3 easy steps to reduce stress — Stressful situations are NUTS
Have you ever thought that your perception of stress could be the problem rather than the stress itself? If you are a regular reader of our articles, you are familiar with the image below. By letting your fears guide your thoughts, you tend to raise your level of stress through unrealistic scenarios that you keep creating.
Stress is dangerous because you can quickly get used to it. You do not notice how much it is affecting you. It starts to feel familiar — even normal.
Stressful situations are N.U.T.S.
The dictionary defines stress as “a state of mental or emotional strain or tension resulting from adverse or demanding circumstances.”
MedicineNet says that “in a medical or biological context stress is a physical, mental, or emotional factor that causes bodily or mental tension. Stressors can be external (from the environment, psychological, or social situations) or internal (illness, or from a medical procedure).
Stress occurs when you perceive that demands placed on you — such as work, family or relationships — exceed your ability to cope.

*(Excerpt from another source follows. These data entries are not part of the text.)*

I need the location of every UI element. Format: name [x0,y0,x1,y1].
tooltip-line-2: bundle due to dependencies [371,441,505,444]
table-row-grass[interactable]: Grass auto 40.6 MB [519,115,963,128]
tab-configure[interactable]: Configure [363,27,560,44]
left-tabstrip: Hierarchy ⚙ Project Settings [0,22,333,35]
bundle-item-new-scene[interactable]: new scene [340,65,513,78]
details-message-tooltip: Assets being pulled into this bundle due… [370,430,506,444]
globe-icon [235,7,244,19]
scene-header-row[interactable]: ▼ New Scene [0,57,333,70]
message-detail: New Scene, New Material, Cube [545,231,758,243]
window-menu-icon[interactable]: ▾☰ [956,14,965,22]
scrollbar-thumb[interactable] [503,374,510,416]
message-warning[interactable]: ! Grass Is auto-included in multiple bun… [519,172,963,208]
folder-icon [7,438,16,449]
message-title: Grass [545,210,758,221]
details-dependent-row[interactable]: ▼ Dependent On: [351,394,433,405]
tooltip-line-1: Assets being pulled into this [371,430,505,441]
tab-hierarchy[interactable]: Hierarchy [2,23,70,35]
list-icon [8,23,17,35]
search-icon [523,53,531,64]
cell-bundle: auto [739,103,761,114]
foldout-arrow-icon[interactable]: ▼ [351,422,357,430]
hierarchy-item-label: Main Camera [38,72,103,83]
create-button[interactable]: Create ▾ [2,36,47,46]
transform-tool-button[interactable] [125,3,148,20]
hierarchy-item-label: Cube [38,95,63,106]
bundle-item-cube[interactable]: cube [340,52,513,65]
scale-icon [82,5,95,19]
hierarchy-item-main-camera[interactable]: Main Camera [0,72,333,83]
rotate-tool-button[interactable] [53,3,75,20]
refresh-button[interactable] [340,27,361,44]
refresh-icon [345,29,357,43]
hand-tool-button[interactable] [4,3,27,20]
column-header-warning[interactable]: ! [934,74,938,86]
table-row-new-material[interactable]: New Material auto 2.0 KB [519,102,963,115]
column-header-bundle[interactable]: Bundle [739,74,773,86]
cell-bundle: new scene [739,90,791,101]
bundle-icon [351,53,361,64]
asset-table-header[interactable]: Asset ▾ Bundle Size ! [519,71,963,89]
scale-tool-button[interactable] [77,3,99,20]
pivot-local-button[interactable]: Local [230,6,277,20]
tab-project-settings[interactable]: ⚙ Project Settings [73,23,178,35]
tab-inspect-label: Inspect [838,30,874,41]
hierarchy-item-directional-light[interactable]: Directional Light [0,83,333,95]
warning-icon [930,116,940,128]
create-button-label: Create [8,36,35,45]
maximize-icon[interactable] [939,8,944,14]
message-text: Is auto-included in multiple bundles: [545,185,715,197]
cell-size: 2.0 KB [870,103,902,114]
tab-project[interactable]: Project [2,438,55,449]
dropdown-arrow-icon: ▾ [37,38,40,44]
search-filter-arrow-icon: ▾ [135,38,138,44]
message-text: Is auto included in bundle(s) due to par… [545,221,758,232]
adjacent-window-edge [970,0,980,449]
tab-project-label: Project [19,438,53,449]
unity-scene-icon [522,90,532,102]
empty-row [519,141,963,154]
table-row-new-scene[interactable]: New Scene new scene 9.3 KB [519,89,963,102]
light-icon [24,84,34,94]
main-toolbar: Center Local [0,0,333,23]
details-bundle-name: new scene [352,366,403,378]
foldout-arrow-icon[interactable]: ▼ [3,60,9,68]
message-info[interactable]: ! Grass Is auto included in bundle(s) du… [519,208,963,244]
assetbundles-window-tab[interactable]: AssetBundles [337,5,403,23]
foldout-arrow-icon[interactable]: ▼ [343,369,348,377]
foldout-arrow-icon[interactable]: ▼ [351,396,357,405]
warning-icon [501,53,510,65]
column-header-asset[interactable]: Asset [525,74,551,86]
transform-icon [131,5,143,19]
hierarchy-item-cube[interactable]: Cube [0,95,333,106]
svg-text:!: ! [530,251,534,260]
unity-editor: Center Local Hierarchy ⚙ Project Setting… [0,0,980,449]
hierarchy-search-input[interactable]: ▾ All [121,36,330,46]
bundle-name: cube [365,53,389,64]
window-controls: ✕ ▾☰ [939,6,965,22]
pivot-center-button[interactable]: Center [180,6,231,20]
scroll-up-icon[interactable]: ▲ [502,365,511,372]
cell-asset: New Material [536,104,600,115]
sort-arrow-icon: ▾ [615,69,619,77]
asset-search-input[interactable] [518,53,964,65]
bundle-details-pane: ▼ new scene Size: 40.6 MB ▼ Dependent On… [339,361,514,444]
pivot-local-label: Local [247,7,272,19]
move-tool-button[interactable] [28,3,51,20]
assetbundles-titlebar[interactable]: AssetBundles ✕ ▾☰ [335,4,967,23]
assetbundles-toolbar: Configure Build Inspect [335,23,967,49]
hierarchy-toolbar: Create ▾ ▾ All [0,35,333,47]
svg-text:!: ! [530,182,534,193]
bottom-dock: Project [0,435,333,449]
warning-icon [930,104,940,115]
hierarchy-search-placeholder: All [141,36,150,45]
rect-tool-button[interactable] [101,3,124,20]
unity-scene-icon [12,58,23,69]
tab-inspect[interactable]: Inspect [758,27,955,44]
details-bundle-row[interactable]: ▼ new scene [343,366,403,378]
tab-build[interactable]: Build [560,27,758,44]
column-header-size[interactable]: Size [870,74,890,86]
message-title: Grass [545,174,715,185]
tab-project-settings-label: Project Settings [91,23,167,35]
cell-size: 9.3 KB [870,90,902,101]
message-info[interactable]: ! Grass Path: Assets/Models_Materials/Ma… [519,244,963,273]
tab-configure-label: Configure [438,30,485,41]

In other words, we can say that stressful situations are N.U.T.S.:
Novelty: new situation
Unpredictability: a situation you had no way of knowing it would occur
Threat to the ego: a situation that makes you feel your competence is questioned
Sense of Control: a situation that gives you the feeling to have little or no control
To face those ‘NUTS’ situations more easily, here are our 3 steps to reduce your stress level:
1. Understand stress
2. Prevent stress
3. Manage stress
Step 1: understanding stress
Stress is part of life. A bit of stress can be a good thing – it helps you to work harder and faster during a crisis, meaning you can perform at your best when you need to. However, when you are always running in emergency mode, your mind and body are paying the price.

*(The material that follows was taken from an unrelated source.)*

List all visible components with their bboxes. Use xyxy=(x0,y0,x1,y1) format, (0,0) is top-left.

Evidence from a variety of sources explains that there is a link between stress plus emotional distress and the dysfunction of someone's immunologic system, which means that physical health issues may occur due to too much stress and emotional pain. Not only are physical health issues a consequence, but stress can also be the source of depression and anxiety. Learning how to deal with stress – managing it, so it does not control you – is an important skill.
Emotions play a big part in stressful situations. Your emotional intelligence guides your behaviour during stressful situations. So, stress proves to be useful instead of the generally accepted norm that stress should be avoided. You first must undergo a period of pressure and tension before becoming a stronger individual. These periods are new; they challenge your capabilities and mess with your sense of control; that is why we call them 'NUTS'.
Step 2; prevent stress
Good stress may become bad stress if there are too many stressors at the same time. When you are feeling overwhelmed, it usually is an accumulation of smaller stressors. These minor stressors can be your morning routine, poor sleep quality, or your habit of being late. It is essential to think about your daily hassles and find a way how you can change this for the better.

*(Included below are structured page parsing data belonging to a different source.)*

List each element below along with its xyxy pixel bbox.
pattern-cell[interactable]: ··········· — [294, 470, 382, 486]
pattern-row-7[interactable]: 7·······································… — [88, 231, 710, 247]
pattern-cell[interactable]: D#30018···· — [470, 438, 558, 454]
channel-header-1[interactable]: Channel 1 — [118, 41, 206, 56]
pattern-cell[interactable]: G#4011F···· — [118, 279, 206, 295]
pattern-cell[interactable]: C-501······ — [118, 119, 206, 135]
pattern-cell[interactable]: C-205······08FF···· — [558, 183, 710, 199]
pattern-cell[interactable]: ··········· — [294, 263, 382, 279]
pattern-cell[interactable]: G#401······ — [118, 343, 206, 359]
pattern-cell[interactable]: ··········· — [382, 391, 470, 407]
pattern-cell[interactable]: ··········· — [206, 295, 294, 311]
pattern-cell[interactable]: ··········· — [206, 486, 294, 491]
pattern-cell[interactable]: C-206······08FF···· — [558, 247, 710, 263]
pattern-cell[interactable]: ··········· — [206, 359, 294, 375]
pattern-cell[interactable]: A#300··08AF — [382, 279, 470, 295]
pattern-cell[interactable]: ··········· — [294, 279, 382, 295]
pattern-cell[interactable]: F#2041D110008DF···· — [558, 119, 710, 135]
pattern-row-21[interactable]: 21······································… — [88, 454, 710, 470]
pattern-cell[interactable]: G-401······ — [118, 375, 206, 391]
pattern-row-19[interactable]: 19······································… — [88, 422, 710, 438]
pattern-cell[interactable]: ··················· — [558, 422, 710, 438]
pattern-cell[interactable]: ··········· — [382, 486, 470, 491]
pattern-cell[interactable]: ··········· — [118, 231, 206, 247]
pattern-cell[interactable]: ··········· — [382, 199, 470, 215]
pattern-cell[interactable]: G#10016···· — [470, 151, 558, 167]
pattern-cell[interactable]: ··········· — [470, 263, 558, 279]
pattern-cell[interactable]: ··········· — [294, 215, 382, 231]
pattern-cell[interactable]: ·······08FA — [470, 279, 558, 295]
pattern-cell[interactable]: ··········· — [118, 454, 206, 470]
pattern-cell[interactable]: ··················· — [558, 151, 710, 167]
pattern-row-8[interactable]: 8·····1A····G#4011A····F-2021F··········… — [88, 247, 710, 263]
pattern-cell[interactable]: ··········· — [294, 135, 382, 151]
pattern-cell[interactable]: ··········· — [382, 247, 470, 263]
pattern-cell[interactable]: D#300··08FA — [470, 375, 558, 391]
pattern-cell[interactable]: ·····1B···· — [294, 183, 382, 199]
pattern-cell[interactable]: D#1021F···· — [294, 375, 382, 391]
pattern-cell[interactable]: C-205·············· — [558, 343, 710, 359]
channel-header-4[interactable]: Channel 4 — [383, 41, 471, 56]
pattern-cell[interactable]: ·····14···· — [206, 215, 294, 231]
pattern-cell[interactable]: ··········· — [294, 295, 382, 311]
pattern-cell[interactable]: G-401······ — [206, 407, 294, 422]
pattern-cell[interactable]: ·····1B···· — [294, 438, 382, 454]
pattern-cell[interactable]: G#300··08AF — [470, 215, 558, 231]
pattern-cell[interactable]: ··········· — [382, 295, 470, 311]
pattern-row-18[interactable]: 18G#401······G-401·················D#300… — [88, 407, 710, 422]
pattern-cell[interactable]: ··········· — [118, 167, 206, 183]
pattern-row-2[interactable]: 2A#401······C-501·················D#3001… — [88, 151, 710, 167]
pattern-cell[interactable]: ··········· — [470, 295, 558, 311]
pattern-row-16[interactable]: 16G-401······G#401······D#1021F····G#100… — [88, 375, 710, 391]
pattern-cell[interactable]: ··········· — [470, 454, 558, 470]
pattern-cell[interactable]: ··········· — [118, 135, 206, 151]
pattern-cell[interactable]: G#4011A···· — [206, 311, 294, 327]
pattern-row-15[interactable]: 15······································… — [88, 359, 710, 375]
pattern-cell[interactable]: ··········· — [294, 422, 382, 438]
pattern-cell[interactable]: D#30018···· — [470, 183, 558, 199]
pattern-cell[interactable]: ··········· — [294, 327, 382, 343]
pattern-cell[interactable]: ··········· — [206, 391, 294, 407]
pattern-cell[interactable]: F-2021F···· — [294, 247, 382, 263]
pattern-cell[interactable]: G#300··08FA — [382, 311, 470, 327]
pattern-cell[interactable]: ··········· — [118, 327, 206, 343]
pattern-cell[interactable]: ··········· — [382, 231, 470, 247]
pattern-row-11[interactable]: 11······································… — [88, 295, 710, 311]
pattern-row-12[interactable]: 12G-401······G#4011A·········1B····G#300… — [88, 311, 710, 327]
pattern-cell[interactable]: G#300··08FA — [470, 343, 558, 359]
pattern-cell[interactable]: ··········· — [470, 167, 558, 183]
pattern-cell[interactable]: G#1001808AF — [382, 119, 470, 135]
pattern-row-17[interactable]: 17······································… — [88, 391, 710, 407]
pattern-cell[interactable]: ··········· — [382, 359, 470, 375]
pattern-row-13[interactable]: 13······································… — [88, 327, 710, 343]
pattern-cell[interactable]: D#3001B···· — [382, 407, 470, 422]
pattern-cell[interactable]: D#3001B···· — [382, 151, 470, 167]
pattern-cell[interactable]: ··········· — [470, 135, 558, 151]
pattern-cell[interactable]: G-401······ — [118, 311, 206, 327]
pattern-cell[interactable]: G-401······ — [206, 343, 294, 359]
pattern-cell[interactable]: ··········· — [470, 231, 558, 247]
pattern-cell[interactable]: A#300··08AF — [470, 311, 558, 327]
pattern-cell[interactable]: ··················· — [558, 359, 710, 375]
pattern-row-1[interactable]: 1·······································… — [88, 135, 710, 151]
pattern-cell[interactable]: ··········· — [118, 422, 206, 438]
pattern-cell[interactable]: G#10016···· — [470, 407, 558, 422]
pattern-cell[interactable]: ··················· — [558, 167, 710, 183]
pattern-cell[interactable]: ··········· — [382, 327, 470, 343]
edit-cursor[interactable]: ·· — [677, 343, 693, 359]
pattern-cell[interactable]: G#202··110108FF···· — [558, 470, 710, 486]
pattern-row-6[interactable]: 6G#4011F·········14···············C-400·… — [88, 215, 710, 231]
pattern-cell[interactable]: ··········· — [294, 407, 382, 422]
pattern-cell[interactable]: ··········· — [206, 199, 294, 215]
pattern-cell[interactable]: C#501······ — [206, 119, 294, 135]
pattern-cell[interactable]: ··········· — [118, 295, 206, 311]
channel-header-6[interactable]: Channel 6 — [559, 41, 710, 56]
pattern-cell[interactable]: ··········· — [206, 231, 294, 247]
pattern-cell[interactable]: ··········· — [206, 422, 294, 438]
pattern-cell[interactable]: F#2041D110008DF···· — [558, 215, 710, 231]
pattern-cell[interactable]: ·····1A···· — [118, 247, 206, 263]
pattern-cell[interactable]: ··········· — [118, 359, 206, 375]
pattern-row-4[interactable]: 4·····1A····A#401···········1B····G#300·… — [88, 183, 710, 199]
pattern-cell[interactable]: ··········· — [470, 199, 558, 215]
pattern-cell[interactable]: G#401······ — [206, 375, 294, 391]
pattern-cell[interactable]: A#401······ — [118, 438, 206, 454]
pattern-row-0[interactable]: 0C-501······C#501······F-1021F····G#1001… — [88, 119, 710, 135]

Preventing stress techniques:
Practice mindfulness and meditation.
Exercise regularly with the intention to get everything out of your system.
Improve your sleep quality by changing your morning and evening routine.
Manage your time properly to avoid unnecessary stress.
Set up your goals to gain a clear vision.
Step 3; manage stress
Always preventing stress is an unrealistic practice. Life keeps having its ups and downs; therefore, it is crucial to be able to manage your behaviour when you find yourself in stressful situations. The four A's of stress management provide actionable tips and tricks on how to do this.
The management of stress focusses on the things you can influence. Many people find themselves concentrating on uncontrollable factors in their life. Shift your perspective on how to manage stress from outwards to inwards. You may not be responsible for the cause of the external influences, but you are responsible for how you handle and manage these.
“It’s not the load that breaks you, it’s the way you carry it”— Lou Holtz
Also, staying positive in challenging situations. Think positively, expect only favourable outcomes, and you will see your reality changing. A person with positive thought patterns anticipates happiness, health and success, and believes that he or she can overcome any obstacle and difficulty. Train your conscious mind towards thoughts of success, happiness, health, and prosperity. Learn to weed out negativity such as fear and worry. Keep your conscious mind busy with the expectation of the best, and make sure your thoughts focus on what you want in your life.
Shifting your perspective on stress allows you to transform stress events into learning experiences.